To do. Transcribe, leaving out every picture, the lines that run from the start of the listing below through the line with "the form to send us your info. A staff".

Dataset.
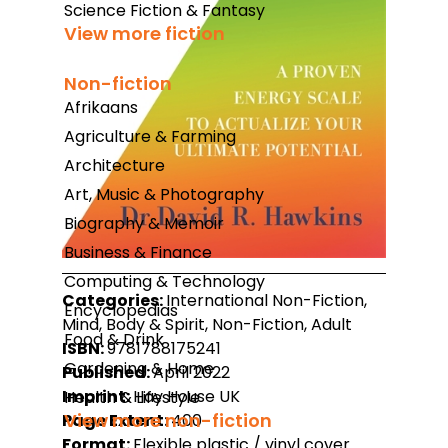
Science Fiction & Fantasy
View more fiction
Non-fiction
Afrikaans
Agriculture & Farming
Architecture
Art, Music & Photography
Biography & Memoir
Business & Finance
Computing & Technology
Categories:
International Non-Fiction,
Encyclopedias
Mind, Body & Spirit, Non-Fiction, Adult
Food & Drink
ISBN:
9781788175241
Gardening & Home
Published:
April 2022
Imprint:
Hay House UK
Health & Lifestyle
View more non-fiction
Page Extent:
400
Format:
Flexible plastic / vinyl cover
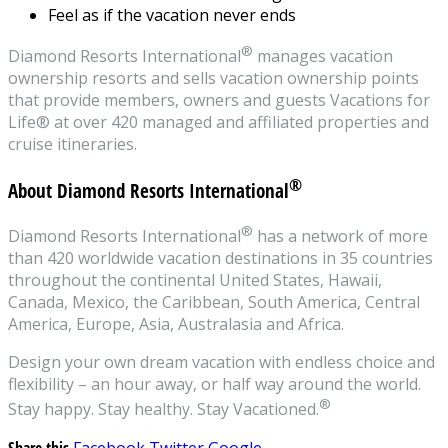
Feel as if the vacation never ends
®
Diamond Resorts International
manages vacation
ownership resorts and sells vacation ownership points
that provide members, owners and guests Vacations for
Life® at over 420 managed and affiliated properties and
cruise itineraries.
®
About Diamond Resorts International
®
Diamond Resorts International
has a network of more
than 420 worldwide vacation destinations in 35 countries
throughout the continental United States, Hawaii,
Canada, Mexico, the Caribbean, South America, Central
America, Europe, Asia, Australasia and Africa.
Design your own dream vacation with endless choice and
flexibility – an hour away, or half way around the world.
®
Stay happy. Stay healthy. Stay Vacationed.
Share this
Facebook
Twitter
Google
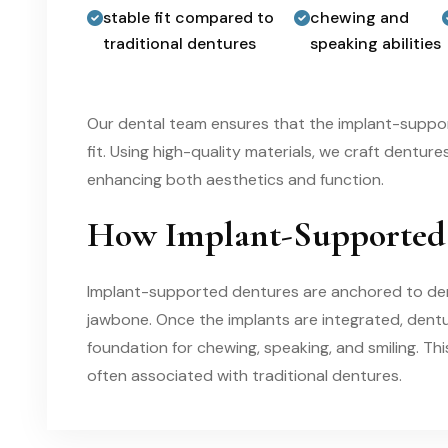
stable fit compared to
chewing and
traditional dentures
speaking abilities
Our dental team ensures that the implant-supp
fit. Using high-quality materials, we craft dentur
enhancing both aesthetics and function.
How Implant-Supported
Implant-supported dentures are anchored to denta
jawbone. Once the implants are integrated, dentu
foundation for chewing, speaking, and smiling. Th
often associated with traditional dentures.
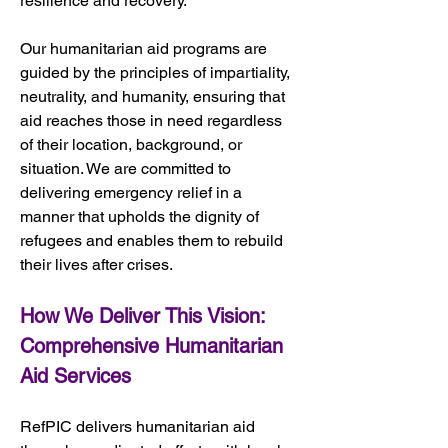
resilience and recovery.
Our humanitarian aid programs are 
guided by the principles of impartiality, 
neutrality, and humanity, ensuring that 
aid reaches those in need regardless 
of their location, background, or 
situation. We are committed to 
delivering emergency relief in a 
manner that upholds the dignity of 
refugees and enables them to rebuild 
their lives after crises.
How We Deliver This Vision: 
Comprehensive Humanitarian 
Aid Services
RefPIC delivers humanitarian aid 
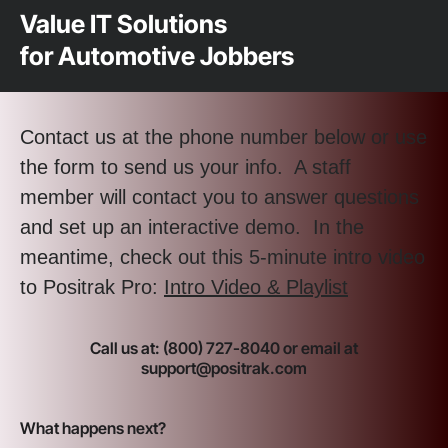
Value IT Solutions
for Automotive Jobbers
Contact us at the phone number below or use
the form to send us your info. A staff
member will contact you to answer questions
and set up an interactive demo. In the
meantime, check out this 5-minute intro video
to Positrak Pro:
Intro Video & Playlist
Call us at: (800) 727-8040 or email at
support@positrak.com
What happens next?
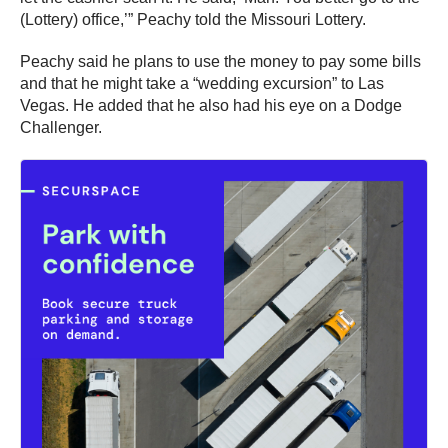
(Lottery) office,’” Peachy told the Missouri Lottery.
Peachy said he plans to use the money to pay some bills
and that he might take a “wedding excursion” to Las
Vegas. He added that he also had his eye on a Dodge
Challenger.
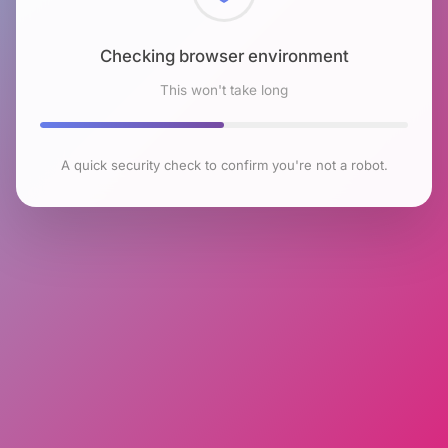
Checking browser environment
This won't take long
A quick security check to confirm you're not a robot.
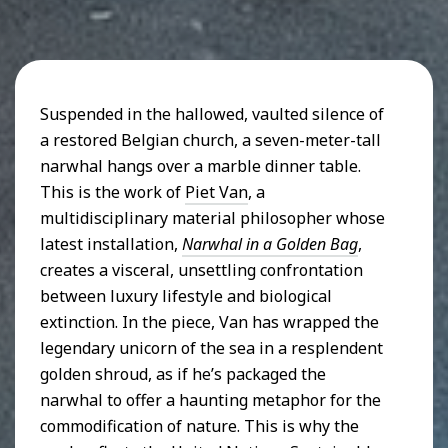
Suspended in the hallowed, vaulted silence of
a restored Belgian church, a seven-meter-tall
narwhal hangs over a marble dinner table.
This is the work of
Piet Van
, a
multidisciplinary material philosopher whose
latest installation,
Narwhal in a Golden Bag
,
creates a visceral, unsettling confrontation
between luxury lifestyle and biological
extinction. In the piece, Van has wrapped the
legendary unicorn of the sea in a resplendent
golden shroud, as if he’s packaged the
narwhal to offer a haunting metaphor for the
commodification of nature. This is why the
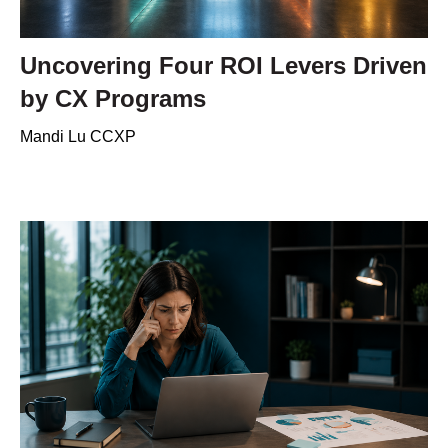
Uncovering Four ROI Levers Driven
by CX Programs
Mandi Lu CCXP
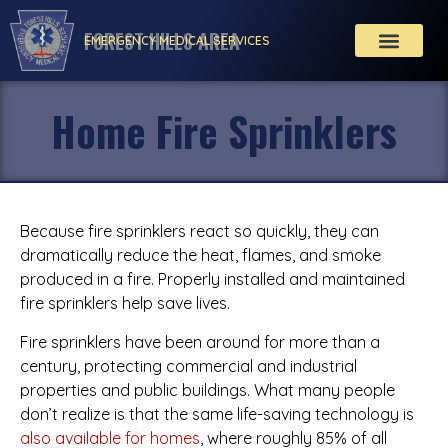
FOREST HILLS AREA
EMERGENCY MEDICAL SERVICES
Home Fire Sprinklers
Because fire sprinklers react so quickly, they can
dramatically reduce the heat, flames, and smoke
produced in a fire. Properly installed and maintained
fire sprinklers help save lives.
Fire sprinklers have been around for more than a
century, protecting commercial and industrial
properties and public buildings. What many people
don’t realize is that the same life-saving technology is
also available for homes
, where roughly 85% of all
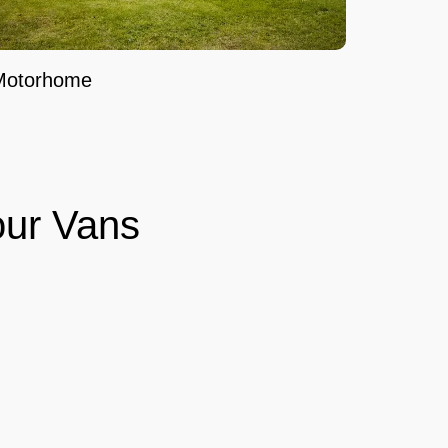
Motorhome
ur Vans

Worked solution.
Science Fiction & Fantasy
View more fiction
Non-fiction
Afrikaans
Agriculture & Farming
Architecture
Art, Music & Photography
Biography & Memoir
Business & Finance
Computing & Technology
Categories:
International Non-Fiction,
Encyclopedias
Mind, Body & Spirit, Non-Fiction, Adult
Food & Drink
ISBN:
9781788175241
Gardening & Home
Published:
April 2022
Imprint:
Hay House UK
Health & Lifestyle
View more non-fiction
Page Extent:
400
Format:
Flexible plastic / vinyl cover
Feel as if the vacation never ends
®
Diamond Resorts International
manages vacation
ownership resorts and sells vacation ownership points
that provide members, owners and guests Vacations for
Life® at over 420 managed and affiliated properties and
cruise itineraries.
®
About Diamond Resorts International
®
Diamond Resorts International
has a network of more
than 420 worldwide vacation destinations in 35 countries
throughout the continental United States, Hawaii,
Canada, Mexico, the Caribbean, South America, Central
America, Europe, Asia, Australasia and Africa.
Design your own dream vacation with endless choice and
flexibility – an hour away, or half way around the world.
®
Stay happy. Stay healthy. Stay Vacationed.
Share this
Facebook
Twitter
Google
stable fit compared to
chewing and
traditional dentures
speaking abilities
Our dental team ensures that the implant-supp
fit. Using high-quality materials, we craft dentur
enhancing both aesthetics and function.
How Implant-Supported
Implant-supported dentures are anchored to denta
jawbone. Once the implants are integrated, dentu
foundation for chewing, speaking, and smiling. Th
often associated with traditional dentures.
resilience and recovery.
Our humanitarian aid programs are 
guided by the principles of impartiality, 
neutrality, and humanity, ensuring that 
aid reaches those in need regardless 
of their location, background, or 
situation. We are committed to 
delivering emergency relief in a 
manner that upholds the dignity of 
refugees and enables them to rebuild 
their lives after crises.
How We Deliver This Vision: 
Comprehensive Humanitarian 
Aid Services
RefPIC delivers humanitarian aid 
Value IT Solutions
for Automotive Jobbers
Contact us at the phone number below or use
the form to send us your info. A staff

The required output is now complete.